__Required work__.
Lines to return, exactly: from the line with "Email A Friend" to the line with "approved credit. Prices" in the entries below, both included.

<<<<

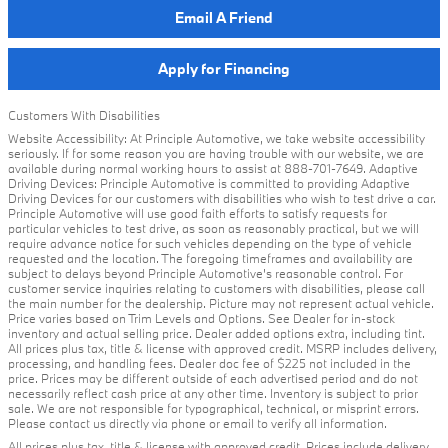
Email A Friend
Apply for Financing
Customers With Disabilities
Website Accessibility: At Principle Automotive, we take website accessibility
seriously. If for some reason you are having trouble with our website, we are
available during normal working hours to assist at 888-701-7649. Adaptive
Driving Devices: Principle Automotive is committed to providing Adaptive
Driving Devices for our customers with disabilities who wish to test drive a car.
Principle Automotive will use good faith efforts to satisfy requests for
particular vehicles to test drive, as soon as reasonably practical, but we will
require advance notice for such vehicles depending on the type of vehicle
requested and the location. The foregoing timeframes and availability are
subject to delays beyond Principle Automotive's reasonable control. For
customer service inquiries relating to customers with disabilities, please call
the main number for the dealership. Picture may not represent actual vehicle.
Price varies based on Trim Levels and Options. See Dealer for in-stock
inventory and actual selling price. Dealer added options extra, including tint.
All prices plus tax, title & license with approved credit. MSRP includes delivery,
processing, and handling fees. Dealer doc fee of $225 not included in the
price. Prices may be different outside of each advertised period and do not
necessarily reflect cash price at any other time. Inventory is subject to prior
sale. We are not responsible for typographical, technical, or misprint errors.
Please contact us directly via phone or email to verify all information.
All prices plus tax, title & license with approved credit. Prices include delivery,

>>>>
<<<<

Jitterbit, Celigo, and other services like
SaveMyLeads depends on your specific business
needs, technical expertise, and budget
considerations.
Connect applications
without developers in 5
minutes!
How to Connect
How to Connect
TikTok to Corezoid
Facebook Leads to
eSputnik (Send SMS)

>>>>
<<<<

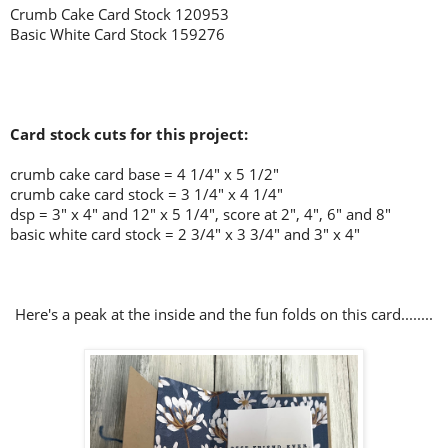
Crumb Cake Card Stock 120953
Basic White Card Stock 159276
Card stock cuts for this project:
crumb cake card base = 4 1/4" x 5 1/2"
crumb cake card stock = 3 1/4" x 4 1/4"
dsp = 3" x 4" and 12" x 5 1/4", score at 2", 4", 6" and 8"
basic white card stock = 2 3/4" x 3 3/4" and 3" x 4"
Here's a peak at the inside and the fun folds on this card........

>>>>

__Output__.
Email A Friend
Apply for Financing
Customers With Disabilities
Website Accessibility: At Principle Automotive, we take website accessibility
seriously. If for some reason you are having trouble with our website, we are
available during normal working hours to assist at 888-701-7649. Adaptive
Driving Devices: Principle Automotive is committed to providing Adaptive
Driving Devices for our customers with disabilities who wish to test drive a car.
Principle Automotive will use good faith efforts to satisfy requests for
particular vehicles to test drive, as soon as reasonably practical, but we will
require advance notice for such vehicles depending on the type of vehicle
requested and the location. The foregoing timeframes and availability are
subject to delays beyond Principle Automotive's reasonable control. For
customer service inquiries relating to customers with disabilities, please call
the main number for the dealership. Picture may not represent actual vehicle.
Price varies based on Trim Levels and Options. See Dealer for in-stock
inventory and actual selling price. Dealer added options extra, including tint.
All prices plus tax, title & license with approved credit. MSRP includes delivery,
processing, and handling fees. Dealer doc fee of $225 not included in the
price. Prices may be different outside of each advertised period and do not
necessarily reflect cash price at any other time. Inventory is subject to prior
sale. We are not responsible for typographical, technical, or misprint errors.
Please contact us directly via phone or email to verify all information.
All prices plus tax, title & license with approved credit. Prices include delivery,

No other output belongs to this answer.